Friday, January 3, 2020

Safety Town Hall

3-January-2020
   On Tuesday-2-January a community safety meeting hosted by Elie Y. Katz, Mark Schwartz, and Keith Kaplan took place in Teaneck, NJ.  This meeting guest speaker included elected officials,  US Congressman Josh Gottheimer, New Jersey Assemblywoman Valerie Huttle, and Bergen County Freeholder Tracy Zur. Also speaking were representatives of Local, County, State, and Federal Law enforcement. Teaneck Police Chief Glenn O’Reilly, Bergen County Sheriff Anthony Cureton, Bergen County Prosecutor Mark Musella from Bergen County. From the State of New Jersey there was Jennifer Davenport, NJ First Assistant Attorney General, Patrick Rigby, Chief of Staff- NJ Homeland Security. Federal personal from NJ Office of the FBI, Counter Terrorism, Members from the Department of Justice and Homeland Security & State Preparedness Committee were also in attendance. Along with  Rabbi Abe Friedman, Teaneck Police Chaplain & B.C. Sheriff Chaplain and Rabbi Joel Friedman, B.C. Sheriff Dept & Prosecutor’s Office Chaplain.
   The focus of this town hall  was to deal with the issues about safety and security in the Township.  Some topics scheduled to be cover included Safety in the Shopping Districts, bias crimes. Along with  planning, development, organization and implementation of  safety  & security programs including inspection of buildings, & grounds to ensure compliance with safety & security regulations. To start the meeting a video was shown of the 29- December shooting in a Texas Church killing two people. Then a brief statement by Teaneck Deputy Mayor Elie Katz of the recent incident at a Bagel Shop on Queen Anne Rd asking why that was not considered a Bias Crime.
  This was followed by the members of the panel introducing themselves and describing what their role is in protecting the public. The common theme of their remarks is that law enforcement has increase their effort to tracking, investigating, and prosecuting any bias crimes in the State of New Jersey. One point that was mention a number of times that  now all branches of Law Enforcement are linked together to form a larger search network to investigate, and sometimes prevent bias crimes. This mean that a report filed with the police in Teaneck will be shared with County, State, and Federal agencies to broaden the investigation. This also means that any report the Federal agencies receive involving local communities will be forwarded to those departments as well.
  The next point that was made was to inform the public that local Police departments are  offering to perform a safety survey of many types of public buildings. These would include both public and private schools and any Houses of Worship. After the surveys are performed, then that same buildings could apply for grant money to increase the security of the structure.

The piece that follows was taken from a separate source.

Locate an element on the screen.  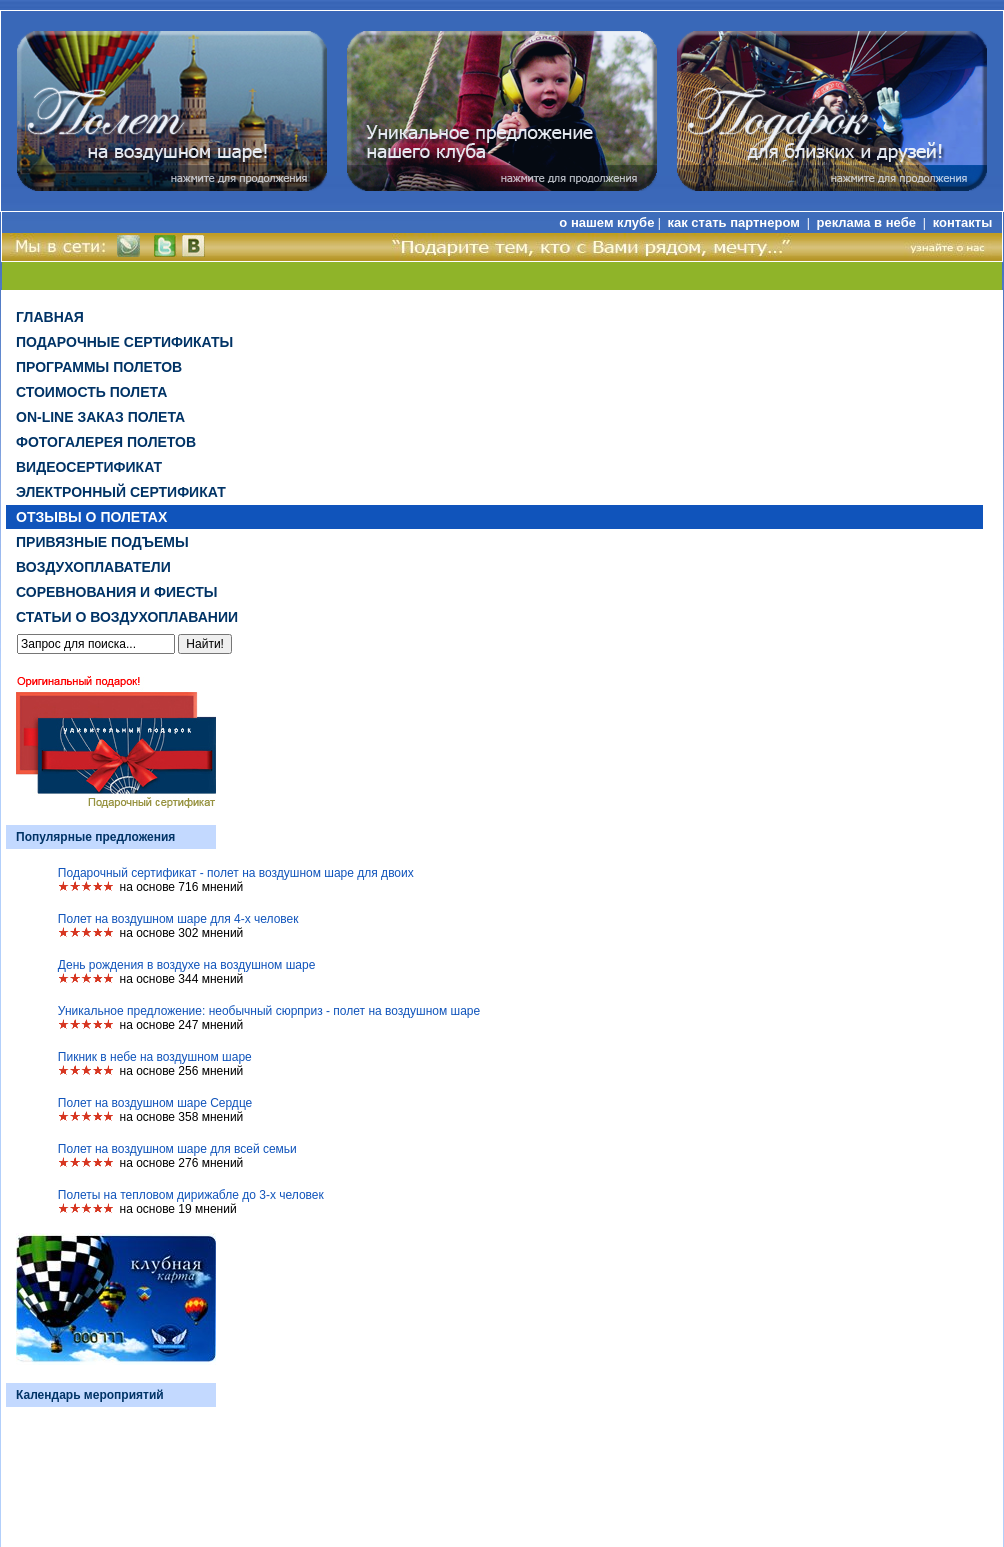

  Another point all the speakers made was to encourage the assist of the public to inform authorities of any threats that may have been seen, or heard. Along with any other types of suspicion activities they may witness. It was also stressed that calling 911 is the best way to alert authorities of a possible crime. This was reinforced by saying the suspect in attack at the bagel shop was apprehended when the Student, who was also attack, call 911 instead of engaging the suspect himself.
  The next part of the meeting was dedicated to answering questions from the audience. There were many similar questions, so they were combined into a general topic. The first question was on, why the attack at the bagel shop has not been listed as a hate, or bias crime. The first answer given was by Prosecutor Mark Musella, he said  that the Prosecutor Office did not have the sufficient evidence to proceed in that manner. When the audience  expressed disapproval with that answer  Mr. Musella’s advisor added that the definition of a bias crime was that a suspect had planned an attack on a person, or group based on Race, Religion, or other factors. When a group of people are subject to a similar, but random,  attack it is then treated as a bias incident to begin the investigation.  
  The second question was about the possible of a private citizen being permitted to have a carry permit. Teaneck Police Chief Glenn O’Reilly explained the process  of how a Teaneck resident could apply to be granted a carry permit. Chief O’Reilly said it started with an application that he would have to approve first. If that was successful the application would be then sent to a Judge to approve the application and a permit would be awarded. Then there was a question about safety in other public places including stores and restaurants. Those answers were similar to those at the start of the meeting, in that any building should go through an assessment review to find the best way to secure any location. One of the final questions was, what plans are being to protect every citizen from a bias crime.  As this was being answer one member of the audience felt that the question they, and other asked was not being addressed. The point was that how can government and the communities work together to learn the differences of other from different parts of the community. It was mentioned that while Teaneck has a large Jewish population many people of other Races and Religion sometime can feel left out.  And what plans are being made to have open discussion with all residents from all walks of life. Another point was mention that a second meeting could be arranged to discuss the problems of mental health, and other factors that could pose a safety problem.
  When the open question and answer session was over, the members of the panel and audience member took the time to talk with each other on an individual basis for a time after the official end of the meeting.